Principalement pour Bukanga-Lonzo, Matata suggère que pour « faciliter la tâche aux enquêteurs de l’IGF, que les rapports des différents audits sur le projet que j’vais commandés avant mon départ du gouvernement auprès ( du Cabinet NDLR) d’Ernest & Young puissent servir de base à cette action ».
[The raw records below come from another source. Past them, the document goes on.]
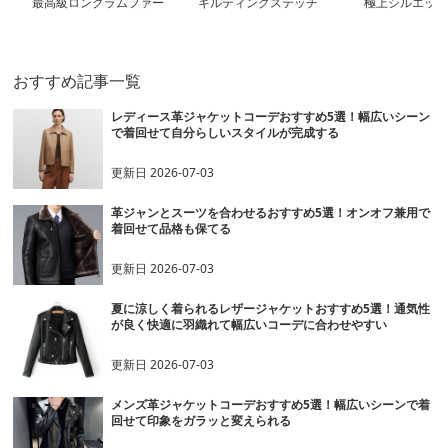
最高級ロングラムファー
キルティングステッチ
極上シルエット
コート
ダブルライダース
ムレザーテーラ
おすすめ記事一覧
レディース革ジャケットコーデおすすめ5選！幅広いシーン
で着回せて自分らしいスタイルが完成する
更新日
2026-07-03
革ジャンとスーツを合わせるおすすめ5選！オンオフ兼用で
着回せて品格も保てる
更新日
2026-07-03
夏に涼しく着られるレザージャケットおすすめ5選！通気性
が良く快適に羽織れて幅広いコーデに合わせやすい
更新日
2026-07-03
メンズ革ジャケットコーデおすすめ5選！幅広いシーンで着
回せて印象をガラッと変えられる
Lire aussi : La société sud-africaine qui gérait Bukanga-Lonzo porte plainte contre la RDC  https://www.afriwave.com/2018/07/10/la-societe-sud-africaine-qui-gerait-bukanga-lonzo-porte-plainte-contre-la-rdc/

Pour terminer et en contradiction avec la responsabilisation de gestion des services des ministères compétents et la société sud-africaine qu’il évoquait dans sa lettre, Matata en « éclaireur de lumière » rappelle le communiqué de son Cabinet selon lequel « aucune structure gouvernementale n’était impliquée dans la gestion des fonds destinées au projet. La responsabilité du gouvernement était limitée à l’impulsion, au suivi et évaluation des travaux du parc ».

Dans l’entre-temps, après avoir quitté les lieux en 2019 ; Africom Commodities ; la société sud-africaine qui gérait le parc a porté plainte contre la RDC auprès de la Cour Internationale d’arbitrage de la Chambre de commerce internationale à Paris. Partenaires de 2014 à 2017, la société demande à la RDC de lui rembourser près de 20 millions de dollars d’impayés.
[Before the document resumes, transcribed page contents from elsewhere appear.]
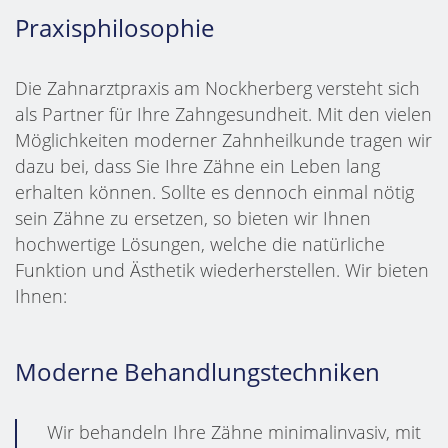
Praxisphilosophie
Die Zahnarztpraxis am Nockherberg versteht sich
als Partner für Ihre Zahngesundheit. Mit den vielen
Möglichkeiten moderner Zahnheilkunde tragen wir
dazu bei, dass Sie Ihre Zähne ein Leben lang
erhalten können. Sollte es dennoch einmal nötig
sein Zähne zu ersetzen, so bieten wir Ihnen
hochwertige Lösungen, welche die natürliche
Funktion und Ästhetik wiederherstellen. Wir bieten
Ihnen:
Moderne Behandlungstechniken
Wir behandeln Ihre Zähne minimalinvasiv, mit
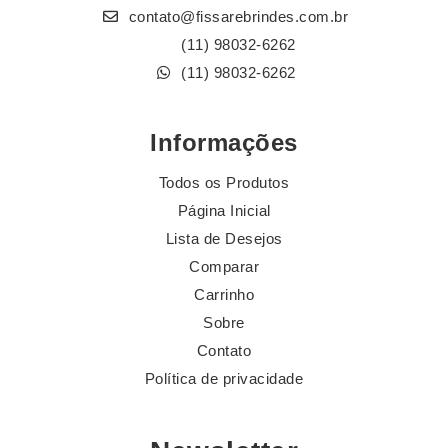
contato@fissarebrindes.com.br
(11) 98032-6262
(11) 98032-6262
Informações
Todos os Produtos
Página Inicial
Lista de Desejos
Comparar
Carrinho
Sobre
Contato
Política de privacidade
Pour expliquer son action téméraire qui a fait condamner la RDC alors que le parc a fait faillite, Christo Grobler, le directeur de la société Africom Commodities explique que sa société a subi plus de 50 millions de dollars de pertes à Bukanga Lonzo. En cause, des dépenses colossales, comme pour une nouvelle fabrique d’engrais, tout cela alors que les récoltes de maïs ont été 20 fois inférieures aux prévisions.
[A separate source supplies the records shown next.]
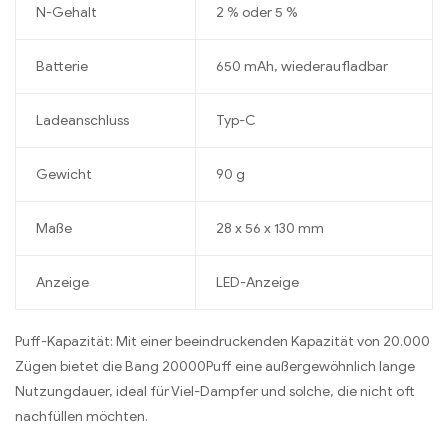
N-Gehalt
2 % oder 5 %
Batterie
650 mAh, wiederaufladbar
Ladeanschluss
Typ-C
Gewicht
90 g
Maße
28 x 56 x 130 mm
Anzeige
LED-Anzeige
Puff-Kapazität: Mit einer beeindruckenden Kapazität von 20.000
Zügen bietet die Bang 20000Puff eine außergewöhnlich lange
Nutzungdauer, ideal für Viel-Dampfer und solche, die nicht oft
nachfüllen möchten.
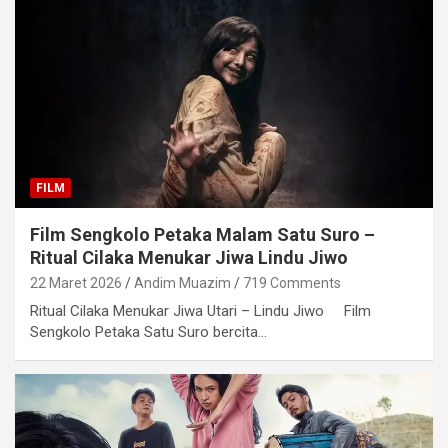
FILM
Film Sengkolo Petaka Malam Satu Suro –
Ritual Cilaka Menukar Jiwa Lindu Jiwo
22 Maret 2026
Andim Muazim
719 Comments
Ritual Cilaka Menukar Jiwa Utari – Lindu Jiwo Film
Sengkolo Petaka Satu Suro bercita…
Mais aussi et surtout  souligne-t-il de la difficulté de travailler avec les autorités congolaises, qui auraient trop souvent changé d’avis sur quelle direction donner au projet pointait-il du doigt. Félix Tshisekedi vient de charger son Conseiller spécial Nicolas Kazadi de trouver une entente avec les sud-africains pour un règlement à l’amiable de ce conflit.

À l’issu de la visite de l’actuel premier ministre Ilunga Inlukamba, il s’est réengagé à relancer totalement l’agriculture et Bukanga-Lonzo, conformément au programme d’action de son gouvernement. La question étant avant tout de parvenir à l’autosuffisance alimentaire pour répondre au besoin de congolais, et contrairement aux idées reçues, « la richesse principale de la RDC, n’étant ni le cobalt, ni l’or, ni le cuivre ni même le diamant, mais plutôt l’agriculture, source d’une véritable croissance économique inclusive » s’était-il dit.

En attendant l’action de l’IGF à la lettre de l’ancien premier ministre, l’opinion générale congolaise ne jure elle que sur la dénonciation de corruption et du détournement des deniers publics dans cette affaire.

Et pour illustrer cela, l’imaginaire toujours féconde des Congolais dans le challenge du passé actuel sur les réseaux sociaux ; fait circuler une photo noire et blanc de Matata Ponyo avec une légende tout aussi explicite : « premier congolais a avoir semé du maïs dans la province de Kwango pour récolter une université et un centre de santé modernes dans celle du Maniema dont il est originaire ».